Primavera jadeó. Sintió una oleada de calor, una inundación de recuerdos que no eran suyos: el sabor de la tierra, el sonido de un tridente golpeando un escudo, el olor del mar en la Primera Era.

Y entonces, la luz se desvaneció.

La silla estaba vacía. La chaqueta de cuero y las botas quedaron atrás.

Pero Primavera…

Primavera abrió los ojos.

Ya no eran solo plateados. Eran Plateados con un anillo de Azul Océano Profundo.

Detrás de ella, nueve colas se desplegaron. No las colas translúcidas de mana que normalmente invocaba. Sino nueve colas físicas, esponjosas, majestuosas y plateadas.

Respiró profundamente.

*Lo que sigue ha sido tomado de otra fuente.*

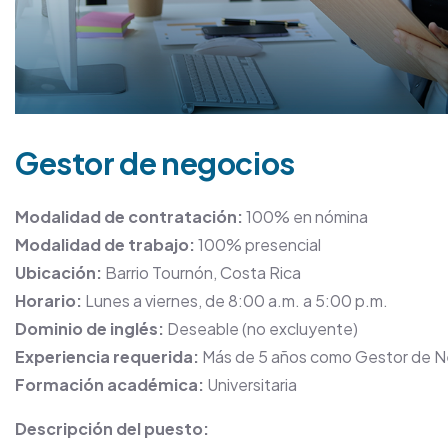
Gestor de negocios
Modalidad de contratación:
100% en nómina
Modalidad de trabajo:
100% presencial
Ubicación:
Barrio Tournón, Costa Rica
Horario:
Lunes a viernes, de 8:00 a.m. a 5:00 p.m.
Dominio de inglés:
Deseable (no excluyente)
Experiencia requerida:
Más de 5 años como Gestor de N
Formación académica:
Universitaria
Descripción del puesto: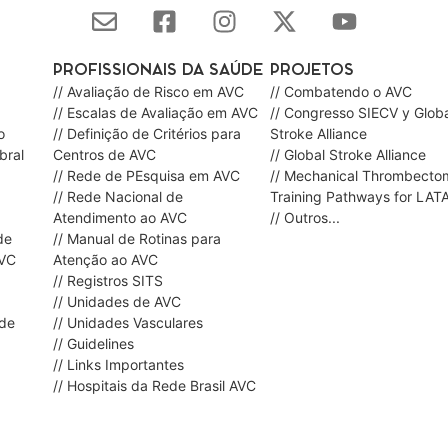
PROFISSIONAIS DA SAÚDE
PROJETOS
// Avaliação de Risco em AVC
// Combatendo o AVC
// Escalas de Avaliação em AVC
// Congresso SIECV y Globa
o
// Definição de Critérios para
Stroke Alliance
bral
Centros de AVC
// Global Stroke Alliance
// Rede de PEsquisa em AVC
// Mechanical Thrombecto
// Rede Nacional de
Training Pathways for LAT
Atendimento ao AVC
// Outros...
de
// Manual de Rotinas para
AVC
Atenção ao AVC
// Registros SITS
// Unidades de AVC
ede
// Unidades Vasculares
// Guidelines
// Links Importantes
// Hospitais da Rede Brasil AVC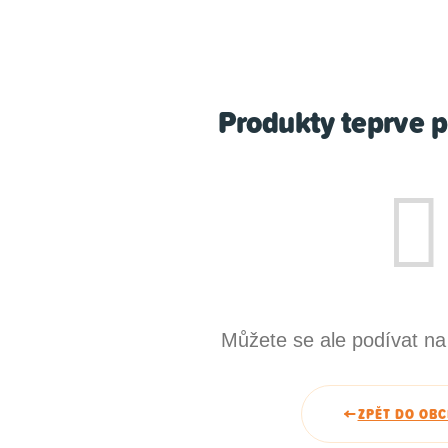
Produkty teprve p
Můžete se ale podívat na 
ZPĚT DO OB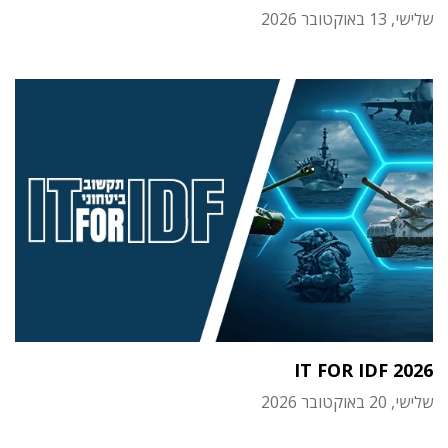
שלישי, 13 באוקטובר 2026
IT FOR IDF 2026
שלישי, 20 באוקטובר 2026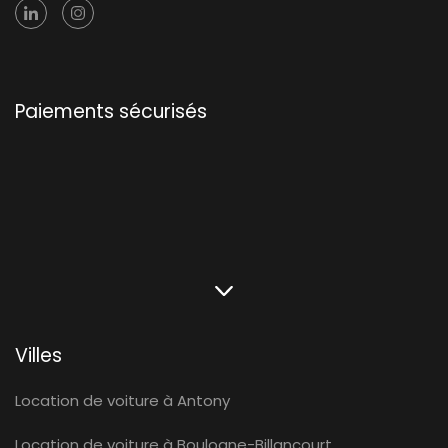
Paiements sécurisés
Villes
Location de voiture à Antony
Location de voiture à Boulogne-Billancourt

No se sentía vacía. Se sentía completa.

—¿Prim? —preguntó Caspian, dando un paso adelante.

Primavera lo miró. Sonrió. Era la sonrisa de Primavera, pero había un borde afilado y descarado que no estaba allí antes.

—Estoy aquí —dijo. Su voz resonó ligeramente, superponiendo dos tonos en uno.

Recogió el vaso de Mojito que Ophelia había dejado. Lo terminó de un trago.

—Necesita más azúcar —declaró Primavera.

Se puso de pie, sus nueve colas balanceándose hipnóticamente.

—Muy bien, familia. Nada de lamentos. La abuela odia los lamentos. ¿Quién quiere cenar?